Manfaat yang diperoleh
1.
Kita
dapat mengetahui tentang kelompok kerja,manfaat yang didapat dari kelompok
kerja dan penyelesaian konflik dalam kelompok kerja.
2.
mengetahui
cara-cara untuk mewujudkan kelompok kerja yang efektif dan efisien.
3.
Mengetahui
tentang komunikasi di dalam kelompok kerja dan manfaatnya, dan mengetahui pola
komunikasi dalam kelompok kerja.
BAB II
PEMBAHASAN
PEMBAHASAN
KELOMPOK KERJA DAN KOMUNIKASI DALAM ORGANISASI
A.
Kelompok Kerja
Konsep Dasar Mengenai Kelompok kerja
Stoner, Freeman,
dan Gilbert mendefinisikan kelompok sebagai kumpulan dua orang atau lebih yang
saling berinteraksi dan saling mempengaruhi untuk suatu tujuan tertentu yang
dipahami bersama (two or more eople who interact and influence each other
toward a common purpose). Karakteristik kelompok:
·
Merupakan
kumpulan yang beranggotakan lebih dari satu orang, yang berarti adanya
karakteristik yang berbeda dari setiap orang
·
Adanya
interaksi di antara kumpulan orang tersebut
·
Adanya
tujuan bersama yang ingin dicapai
Berdasarkan karakteristik ini, jika kita memahami bahwa pekerjaan
adalah sesuatu yang telah direncanakan oleh organisasi untuk dilakukan dalam
rangka pencapaian tujuan, maka kelompok kerja dapat didefenisikan sebagai
kelompok yang disusun oleh organisasi dengan tujuan untuk menjalankan berbagai
pekerjaan yang terkait dengan pencapaian tujuan organisasi.
Kelompok kerja
perlu disusun terutama jika organisasi atau perusahaan beranggotakan
orang-orang dalam jumlah yang sangat besar, ruang lingkup kegiatan luas, dan
pengelolaan sumber daya yang banyak. untuk orgsnisasi yang beranggotakan
sedikit orang 5-10 orang, barangkali keseluruhan anggota tersebut merupakan
juga satu kelompok kerja, adapun untuk organisasi yang memiliki ribuan orang
anggota, maka kelompok kerja yang disusun berdasarkan tujuan jangka pendek,
jangka menengah, maupun jangka panjang, tergantung dari alasan dan tujuan dari
kelompok kerja tersebut disusun.[1]
Kelompok Kerja Formal dan Informal
Secara teoritis maupun praktik, kelompok kerja dapat dibagi dua, yaitu
kelompok kerja formal dan kelompok kerja informal.
Kelompok kerja formal
Kelompok kerja yang dibentuk atau disusun secara resmi oleh manajer
dimana kelompokkerja tersebut diberikan tugas dan pekerjaan yang terkait dengan
pencapaian tujuan organisasi. Kelompok kerja formal dapat berupa formal dapat
berupa kelompok kerja langsung, kepanitiaan, dan kelompok kerja temporal atau
khusus. Kelompok kerja langsung merupakan kelompok kerja yang disusun
oleh manajer dan beranggotakan beberapa orang bawahan yang berada dibagian
dimana manajer tersebut ditugaskan. Kelompok kerja langsung biasanya dibentuk
atau terbentuk dengan sendirinya (pada saat departementalisasi dilakukan)

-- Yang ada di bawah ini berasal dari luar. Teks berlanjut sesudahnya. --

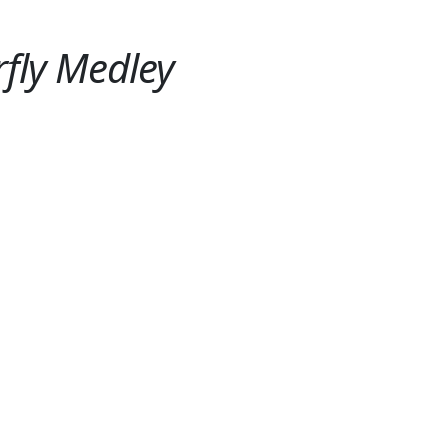
rfly Medley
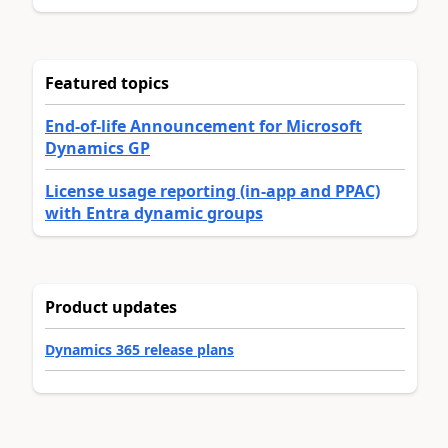
Featured topics
End-of-life Announcement for Microsoft
Dynamics GP
License usage reporting (in-app and PPAC)
with Entra dynamic groups
Product updates
Dynamics 365 release plans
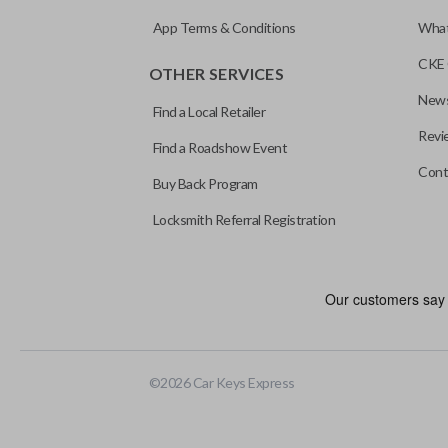
App Terms & Conditions
What
CKE 
OTHER SERVICES
News
Find a Local Retailer
Revi
Find a Roadshow Event
Cont
Buy Back Program
Locksmith Referral Registration
Certain remotes come with a button that allows the trunk/hatch to 
programmed to a new remote if the vehicle contains a factory-in
©
2026
Car Keys Express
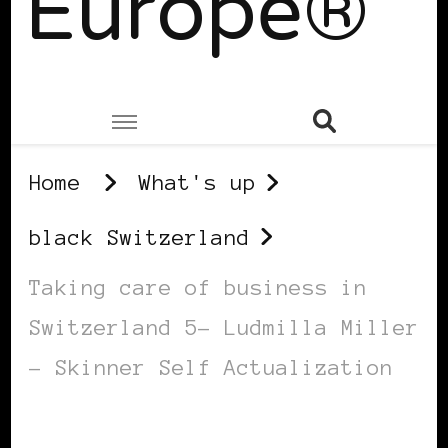
Europe®
Home
What's up
black Switzerland
Taking care of business in
Switzerland 5– Ludmilla Miller
– Skinner Self Actualization
BLACK SWITZERLAND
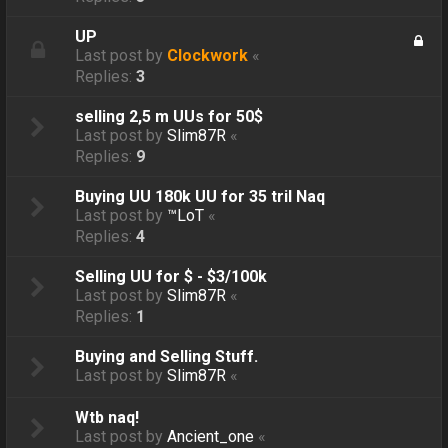
UP
Last post by
Clockwork
«
Replies:
3
selling 2,5 m UUs for 50$
Last post by
Slim87R
«
Replies:
9
Buying UU 180k UU for 35 tril Naq
Last post by
™LoT
«
Replies:
4
Selling UU for $ - $3/100k
Last post by
Slim87R
«
Replies:
1
Buying and Selling Stuff.
Last post by
Slim87R
«
Wtb naq!
Last post by
Ancient_one
«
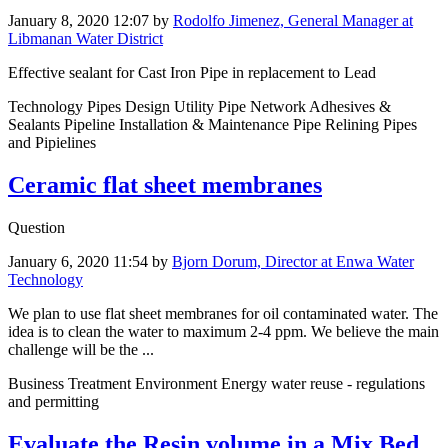
January 8, 2020 12:07
by
Rodolfo Jimenez, General Manager at
Libmanan Water District
Effective sealant for Cast Iron Pipe in replacement to Lead
Technology Pipes Design Utility Pipe Network Adhesives &
Sealants Pipeline Installation & Maintenance Pipe Relining Pipes
and Pipielines
Ceramic flat sheet membranes
Question
January 6, 2020 11:54
by
Bjorn Dorum, Director at Enwa Water
Technology
We plan to use flat sheet membranes for oil contaminated water. The
idea is to clean the water to maximum 2-4 ppm. We believe the main
challenge will be the ...
Business Treatment Environment Energy water reuse - regulations
and permitting
Evaluate the Resin volume in a Mix Bed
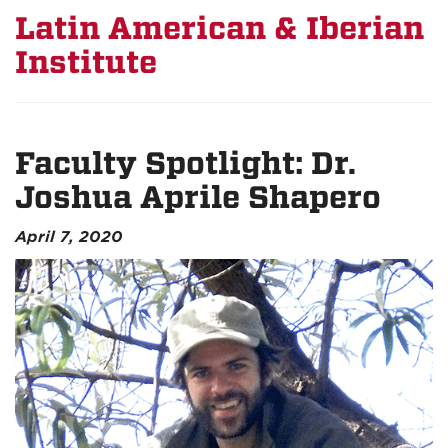
Latin American & Iberian
Institute
Faculty Spotlight: Dr.
Joshua Aprile Shapero
April 7, 2020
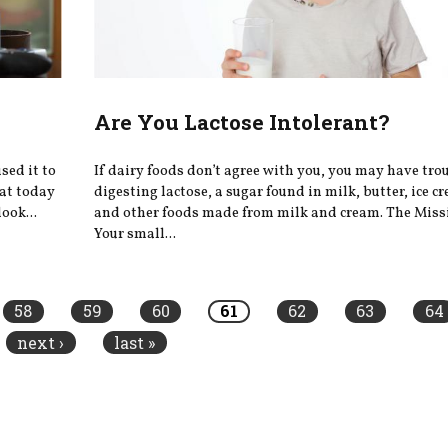
Are You Lactose Intolerant?
sed it to
If dairy foods don’t agree with you, you may have tro
hat today
digesting lactose, a sugar found in milk, butter, ice c
ook...
and other foods made from milk and cream. The Mis
Your small...
58
59
60
61
62
63
64
next ›
last »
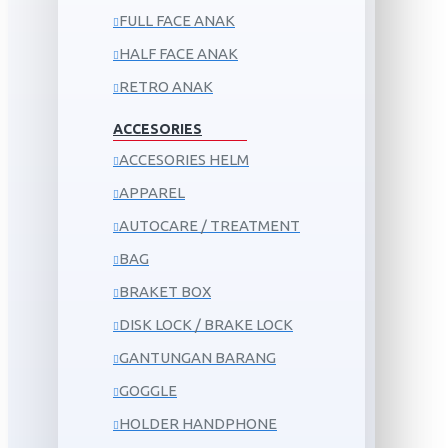
FULL FACE ANAK
HALF FACE ANAK
RETRO ANAK
ACCESORIES
ACCESORIES HELM
APPAREL
AUTOCARE / TREATMENT
BAG
BRAKET BOX
DISK LOCK / BRAKE LOCK
GANTUNGAN BARANG
GOGGLE
HOLDER HANDPHONE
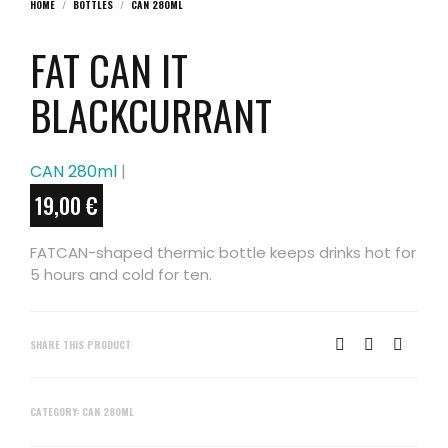
HOME
/
BOTTLES
/
CAN 280ML
FAT CAN IT
BLACKCURRANT
CAN 280ml
|
19,00
€
FATCAN-shaped thermic bottle keeps drinks hot for
5 hours and cold for ten.
SHARE THIS PRODUCT
CATEGORY:
CAN 280ML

sebagai konsekuensi langsung dari rencana organisasi yang telah dibuat dan
ketika struktur orgaisasi terbentuk. Kegiatan-kegiatan yang biasanya dilakukan
oleh kelompok kerja langsung adalah
kegiatan yang bersifat utama dari sebuah organisasi dan kebanyakan bersifat
rutin, artinya yang selalu dilakukan oleh organisasi tersebut. Kepanitiaan
adalah kelompok kerja yang disusun oleh manajer dan beranggotakan beberapa
orang yang bisa berasal dari bagian yang sama, atau juga dari bagian lain dari
organisasi. Kepanitiaan disusun berdasarkan tugas-tugas tertentu yang tidak
rutin, namun disusun sebagai upaya untuk mencapai tujuan organisasi pula.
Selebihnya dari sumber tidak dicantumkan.